Abstract: Perfluorooctane sulfonate (PFOS) is a typical persistent organic pollutant, which has high levels of bio-availability and can easily migrate in the environment or accumulate in biont. In addition, PFOS has a wide range of biological toxicity. However, few studies have focused on the toxicity mechanism of PFOS on aquatic benthic animals. In this study, we explored the toxic effects of different concentrations (0.1, 1.0 and 5.0 mg·L^-1) of PFOS to benthic organisms by testing the activity of glutathione S-transferase (GST), superoxide dismutase (SOD), alanine transaminase (ALT), aspartate transaminase (AST), and the concentration of glutathione (GSH) in the hepatopancreas of PFOS treated Hyriopsis cumingii. In different intensities, we detected long-lasting inductions of GSH, GST and ALT activity in the lower concentration (0.1 mg·L^-1) group.

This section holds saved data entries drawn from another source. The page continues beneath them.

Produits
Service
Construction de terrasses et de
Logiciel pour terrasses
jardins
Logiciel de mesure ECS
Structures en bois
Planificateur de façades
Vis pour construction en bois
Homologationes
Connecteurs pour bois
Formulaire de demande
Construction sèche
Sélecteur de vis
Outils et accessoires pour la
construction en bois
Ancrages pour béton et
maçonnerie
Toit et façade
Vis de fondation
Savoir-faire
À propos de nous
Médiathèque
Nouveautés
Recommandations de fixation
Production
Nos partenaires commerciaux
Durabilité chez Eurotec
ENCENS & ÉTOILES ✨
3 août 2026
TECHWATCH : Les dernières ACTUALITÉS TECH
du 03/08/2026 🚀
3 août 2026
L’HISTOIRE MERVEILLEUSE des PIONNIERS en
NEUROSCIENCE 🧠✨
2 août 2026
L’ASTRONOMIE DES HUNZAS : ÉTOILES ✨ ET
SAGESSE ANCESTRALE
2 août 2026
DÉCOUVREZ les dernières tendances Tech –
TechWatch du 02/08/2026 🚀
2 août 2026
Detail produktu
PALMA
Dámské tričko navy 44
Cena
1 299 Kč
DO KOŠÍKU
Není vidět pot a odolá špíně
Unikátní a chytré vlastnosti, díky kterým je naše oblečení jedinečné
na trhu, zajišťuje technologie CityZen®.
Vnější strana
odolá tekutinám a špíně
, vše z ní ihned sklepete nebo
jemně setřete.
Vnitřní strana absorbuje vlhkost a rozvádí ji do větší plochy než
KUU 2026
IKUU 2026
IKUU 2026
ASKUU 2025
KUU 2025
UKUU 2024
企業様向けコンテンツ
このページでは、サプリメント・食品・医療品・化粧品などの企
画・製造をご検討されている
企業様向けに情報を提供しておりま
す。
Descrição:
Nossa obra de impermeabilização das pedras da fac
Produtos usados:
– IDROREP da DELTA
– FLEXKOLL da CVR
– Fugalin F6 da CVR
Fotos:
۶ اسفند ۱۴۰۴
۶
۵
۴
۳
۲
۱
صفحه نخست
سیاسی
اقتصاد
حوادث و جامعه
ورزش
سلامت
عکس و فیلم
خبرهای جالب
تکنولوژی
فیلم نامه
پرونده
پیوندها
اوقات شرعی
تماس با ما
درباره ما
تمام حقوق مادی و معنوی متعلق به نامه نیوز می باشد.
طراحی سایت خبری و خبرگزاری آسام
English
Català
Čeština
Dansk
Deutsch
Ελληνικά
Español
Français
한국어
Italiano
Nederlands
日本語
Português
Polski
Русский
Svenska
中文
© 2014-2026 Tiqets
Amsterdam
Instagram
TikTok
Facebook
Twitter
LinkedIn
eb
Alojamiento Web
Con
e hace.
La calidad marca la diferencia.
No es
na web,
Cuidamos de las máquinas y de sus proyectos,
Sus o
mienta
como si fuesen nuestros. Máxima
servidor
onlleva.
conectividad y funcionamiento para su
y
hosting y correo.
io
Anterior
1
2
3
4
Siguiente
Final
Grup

In contrast, similar patterns for all biomarkers shifting from induction to inhibition were found in the 1.0 mg·L^-1 and 5.0 mg·L^-1 groups. As an indicator of oxidative stress, the activity of SOD was significantly inhibited in all the treated groups. Finally, a positive correlation (P<0.05) was found between GSH concentration and GST activity in the 5.0 mg·L^-1 group suggesting that the cellular detoxification system was highly motivated. In the restoration experiment, none of the biomarkers had restored to the normal range, and all of the biomarkers showed more instability than the control group, which indicated the dysfunction and suggested that a longer convalescence was needed to repair the damage. In summary, the rapid triggering of cellular detoxification and oxidative stress of the antioxidant system in hepatopancreas of Hyriopsis cumingii was detected during the PFOS treated process. The blocking of toxic metabolic pathways and accumulation of oxidant may be the origin of cellular damage.